Exercise brief →
Each line of the data below that includes the string "Jumal" must be copied.
(Data for this exercise Opens)
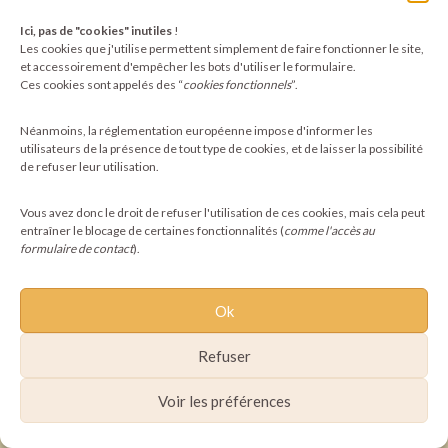
Ici, pas de "cookies" inutiles
!
©2025 Pachamoni - Tous droits réservés
Les cookies que j'utilise permettent simplement de faire fonctionner le site,
et accessoirement d'empêcher les bots d'utiliser le formulaire.
Ces cookies sont appelés des “
cookies fonctionnels
”.
Néanmoins, la réglementation européenne impose d'informer les
utilisateurs de la présence de tout type de cookies, et de laisser la possibilité
de refuser leur utilisation.
Vous avez donc le droit de refuser l'utilisation de ces cookies, mais cela peut
entraîner le blocage de certaines fonctionnalités (
comme l'accès au
formulaire de contact
).
Ok
Refuser
Voir les préférences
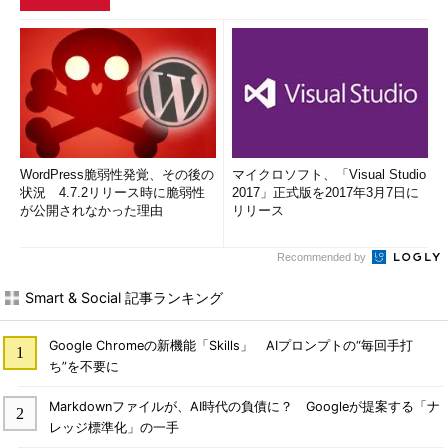
WordPress脆弱性発覚、その後の
マイクロソフト、「Visual Studio
状況 4.7.2リリース時に脆弱性
2017」正式版を2017年3月7日に
が公開されなかった理由
リリース
Recommended by
Smart & Social 記事ランキング
Google Chromeの新機能「Skills」 AIプロンプトの“毎回手打
ち”を不要に
Markdownファイルが、AI時代の負債に？ Googleが提案する「ナ
レッジ標準化」の一手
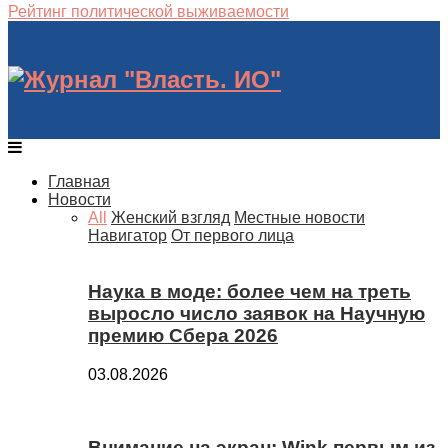
Рейтинг политической выживаемости
Главная
Новости
All
Женский взгляд
Местные новости
Навигатор
От первого лица
Наука в моде: более чем на треть
выросло число заявок на Научную
премию Сбера 2026
03.08.2026
Внимание на экран: Wink первым из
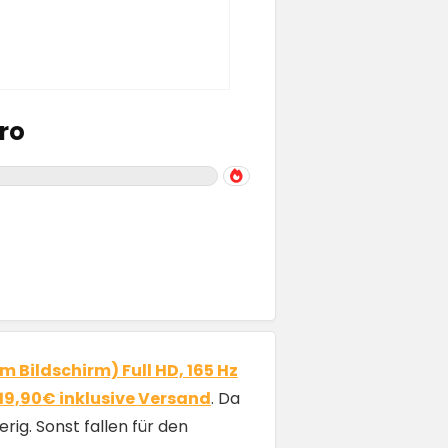
uro
m Bildschirm) Full HD, 165 Hz
 119,90€ inklusive Versand
. Da
ig. Sonst fallen für den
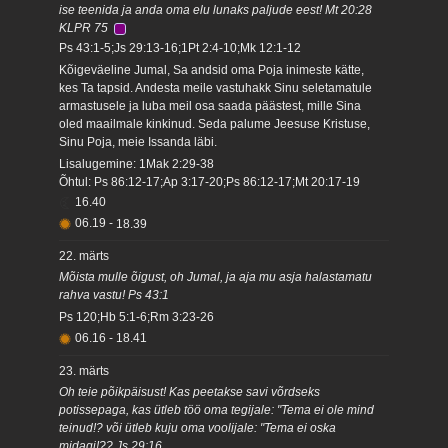
ise teenida ja anda oma elu lunaks paljude eest! Mt 20:28
KLPR 75
Ps 43:1-5;Js 29:13-16;1Pt 2:4-10;Mk 12:1-12
Kõigeväeline Jumal, Sa andsid oma Poja inimeste kätte,
kes Ta tapsid. Andesta meile vastuhakk Sinu seletamatule
armastusele ja luba meil osa saada päästest, mille Sina
oled maailmale kinkinud. Seda palume Jeesuse Kristuse,
Sinu Poja, meie Issanda läbi.
Lisalugemine: 1Mak 2:29-38
Õhtul: Ps 86:12-17;Ap 3:17-20;Ps 86:12-17;Mt 20:17-19
16.40
06.19
-
18.39
22. märts
Mõista mulle õigust, oh Jumal, ja aja mu asja halastamatu
rahva vastu! Ps 43:1
Ps 120;Hb 5:1-6;Rm 3:23-26
06.16
-
18.41
23. märts
Oh teie põikpäisust! Kas peetakse savi võrdseks
potissepaga, kas ütleb töö oma tegijale: "Tema ei ole mind
teinud!? või ütleb kuju oma voolijale: "Tema ei oska
midagi!?? Js 29:16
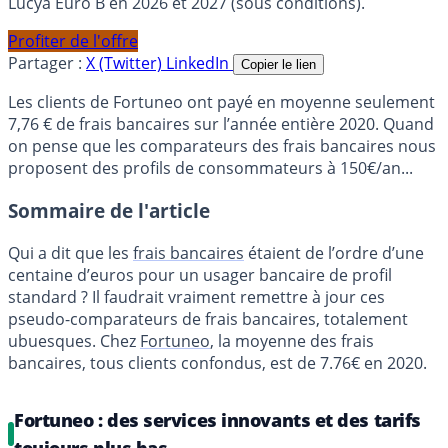
Lucya Euro B en 2026 et 2027 (sous conditions).
Profiter de l'offre
Partager :
X (Twitter)
LinkedIn
Copier le lien
Les clients de Fortuneo ont payé en moyenne seulement
7,76 € de frais bancaires sur l’année entière 2020. Quand
on pense que les comparateurs des frais bancaires nous
proposent des profils de consommateurs à 150€/an...
Sommaire de l'article
Qui a dit que les
frais bancaires
étaient de l’ordre d’une
centaine d’euros pour un usager bancaire de profil
standard ? Il faudrait vraiment remettre à jour ces
pseudo-comparateurs de frais bancaires, totalement
ubuesques. Chez
Fortuneo
, la moyenne des frais
bancaires, tous clients confondus, est de 7.76€ en 2020.
Fortuneo : des services innovants et des tarifs
toujours plus bas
(Data for this exercise Closes)
Answer section →
Kõigeväeline Jumal, Sa andsid oma Poja inimeste kätte,
Mõista mulle õigust, oh Jumal, ja aja mu asja halastamatu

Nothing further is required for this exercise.